In most cases, criminal charges are predicated on the accused acting with “scienter.”  That is, the criminal conduct must be intentional. Certain criminal misdemeanor offenses, however, are excepted from the scienter requirement — these are known as strict-liability offenses.

With strict-liability offenses, it does not matter whether the perpetrator was aware of or intended to commit the violation. Speeding is an example of a strict liability offense. It does not matter whether the driver intended to speed or knew they were speeding. Similarly, shipping contaminated food in violation of the Food Drug and Cosmetic Act (FDCA) is a strict-liability offense.

Unbeknownst to many, food industry executives can thus be criminally charged for violating the FDCA, especially when it involves shipping adulterated product into commerce. This is true even if they were completely unaware of the adulteration. To make matters worse, convictions may be punishable by large fines and/or significant jail time.    

As readers of this column well know, it is illegal to introduce adulterated foods into interstate commerce.  In turn, any company that does so has violated 21 U.S.C. § 331(a). When such a violation occurs, the company’s officers can be charged criminally under the Responsible Corporate Officer Doctrine (RCOD), also known as the Park Doctrine.

In U.S. v. Dotterweich, the U.S. Supreme Court established that corporate officers could be prosecuted for violating the FDCA, even without knowledge or awareness of the violation. The Supreme Court reasoned that, “In the interest of the larger good [the RCOD] puts the burden of acting at hazard upon a person otherwise innocent but standing in responsible relation to a public danger.” In the decades since Dotterweich was decided, DOJ prosecutors have routinely prosecuted food company executives for violating the FDCA.

In U.S. v.
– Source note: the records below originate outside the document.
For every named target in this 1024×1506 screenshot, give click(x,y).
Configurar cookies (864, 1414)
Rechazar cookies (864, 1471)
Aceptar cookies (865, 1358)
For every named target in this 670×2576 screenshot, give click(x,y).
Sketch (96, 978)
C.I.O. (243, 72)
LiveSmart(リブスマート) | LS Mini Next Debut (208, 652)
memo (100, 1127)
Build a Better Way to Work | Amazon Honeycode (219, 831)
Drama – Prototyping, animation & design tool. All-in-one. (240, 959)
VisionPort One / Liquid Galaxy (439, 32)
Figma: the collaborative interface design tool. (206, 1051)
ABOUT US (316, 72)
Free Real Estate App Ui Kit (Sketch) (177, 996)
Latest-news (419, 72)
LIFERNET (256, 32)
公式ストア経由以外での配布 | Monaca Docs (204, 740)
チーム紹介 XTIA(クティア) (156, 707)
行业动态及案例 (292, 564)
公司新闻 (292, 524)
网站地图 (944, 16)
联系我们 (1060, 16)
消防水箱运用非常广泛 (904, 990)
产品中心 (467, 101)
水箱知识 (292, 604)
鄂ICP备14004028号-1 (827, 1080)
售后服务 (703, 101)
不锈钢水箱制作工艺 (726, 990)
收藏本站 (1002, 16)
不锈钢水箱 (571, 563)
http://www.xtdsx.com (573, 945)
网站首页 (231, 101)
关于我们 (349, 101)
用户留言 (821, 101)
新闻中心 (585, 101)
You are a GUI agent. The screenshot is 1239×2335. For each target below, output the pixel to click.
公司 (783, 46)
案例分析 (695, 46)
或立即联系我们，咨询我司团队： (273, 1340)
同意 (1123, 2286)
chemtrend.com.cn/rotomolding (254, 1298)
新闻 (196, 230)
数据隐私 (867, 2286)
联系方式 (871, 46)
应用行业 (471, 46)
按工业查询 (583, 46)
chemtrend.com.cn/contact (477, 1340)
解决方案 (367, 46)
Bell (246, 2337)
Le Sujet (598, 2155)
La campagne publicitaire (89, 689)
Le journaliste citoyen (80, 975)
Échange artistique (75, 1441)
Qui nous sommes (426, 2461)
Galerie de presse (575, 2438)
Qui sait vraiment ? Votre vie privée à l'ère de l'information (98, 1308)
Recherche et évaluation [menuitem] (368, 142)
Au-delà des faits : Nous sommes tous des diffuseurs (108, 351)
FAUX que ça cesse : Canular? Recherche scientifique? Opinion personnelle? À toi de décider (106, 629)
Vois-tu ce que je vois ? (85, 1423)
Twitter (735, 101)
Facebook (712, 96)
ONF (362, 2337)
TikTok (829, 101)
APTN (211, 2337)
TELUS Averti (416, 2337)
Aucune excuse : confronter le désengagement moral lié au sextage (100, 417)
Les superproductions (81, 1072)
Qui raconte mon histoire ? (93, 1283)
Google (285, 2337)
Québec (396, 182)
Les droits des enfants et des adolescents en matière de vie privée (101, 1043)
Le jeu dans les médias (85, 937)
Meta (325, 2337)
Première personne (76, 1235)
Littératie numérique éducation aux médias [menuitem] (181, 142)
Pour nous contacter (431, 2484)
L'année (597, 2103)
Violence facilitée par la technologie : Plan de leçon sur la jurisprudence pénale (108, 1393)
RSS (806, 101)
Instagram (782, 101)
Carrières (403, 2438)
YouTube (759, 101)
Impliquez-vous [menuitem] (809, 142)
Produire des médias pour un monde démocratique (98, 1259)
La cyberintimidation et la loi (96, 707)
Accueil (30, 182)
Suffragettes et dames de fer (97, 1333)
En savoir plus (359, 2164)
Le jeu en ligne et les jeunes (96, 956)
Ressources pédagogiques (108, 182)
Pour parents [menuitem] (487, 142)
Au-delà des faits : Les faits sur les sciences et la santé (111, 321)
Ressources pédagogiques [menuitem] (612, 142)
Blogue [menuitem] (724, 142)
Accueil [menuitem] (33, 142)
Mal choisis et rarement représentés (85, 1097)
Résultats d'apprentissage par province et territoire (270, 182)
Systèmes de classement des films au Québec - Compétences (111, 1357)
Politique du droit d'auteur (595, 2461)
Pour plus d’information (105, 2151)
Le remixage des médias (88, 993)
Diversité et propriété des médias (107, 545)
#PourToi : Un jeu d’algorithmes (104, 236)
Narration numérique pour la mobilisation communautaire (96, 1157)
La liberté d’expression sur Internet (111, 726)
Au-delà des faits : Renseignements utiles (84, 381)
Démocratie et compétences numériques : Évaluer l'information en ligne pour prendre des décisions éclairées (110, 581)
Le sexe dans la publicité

Park (hence the Park Doctrine) the Supreme Court held that to sustain a conviction, prosecutors need only prove that the corporate officer had “responsibility and authority either to prevent in the first instance, or promptly to correct, the violation complained of, and that [the officer] failed to do so.”  Upon conviction, each violation (i.e., the shipment of each case of offending product) is punishable by up to one year in jail or a $100,000 fine.

In a recent decision, a Court of Appeals affirmed that the government “need not prove that defendant knew that he [or she] was violating the law or that he [or she] intended to violate the law.” Rather, the prosecution merely needs to establish that the defendant was aware of a condition that “could” lead to harm, and that the defendant failed to take appropriate steps to correct or prevent it.

As federal agencies exercise increasingly aggressive inspection oversight, conduct swab-a-thons, and continue looking for connections between food companies and emerging outbreaks, more companies, and by extension, more officers, could face criminal liability.

Perhaps counterintuitively, the incredible job that industry is doing may actually enhance the risk faced by corporate officers.  From an optics standpoint, the diminishing number of food-related recalls and outbreaks may foster the impression — in the eyes of both prosecutors and the public — that any foodborne illness outbreak is inherently the result of some culpable wrongdoing. In turn, if your company is among the very few unfortunate enough to be tied to an outbreak, the scrutiny you face will be all the more intense.  

In the end, if the Food and Drug Administration or U.S. Department of Agriculture finds harmful pathogens in your facility and links those findings to human illness, you may be subject to criminal charges. The best way to bail yourself out of future trouble is to bolster your food safety programs and decisively respond to any food safety issues today.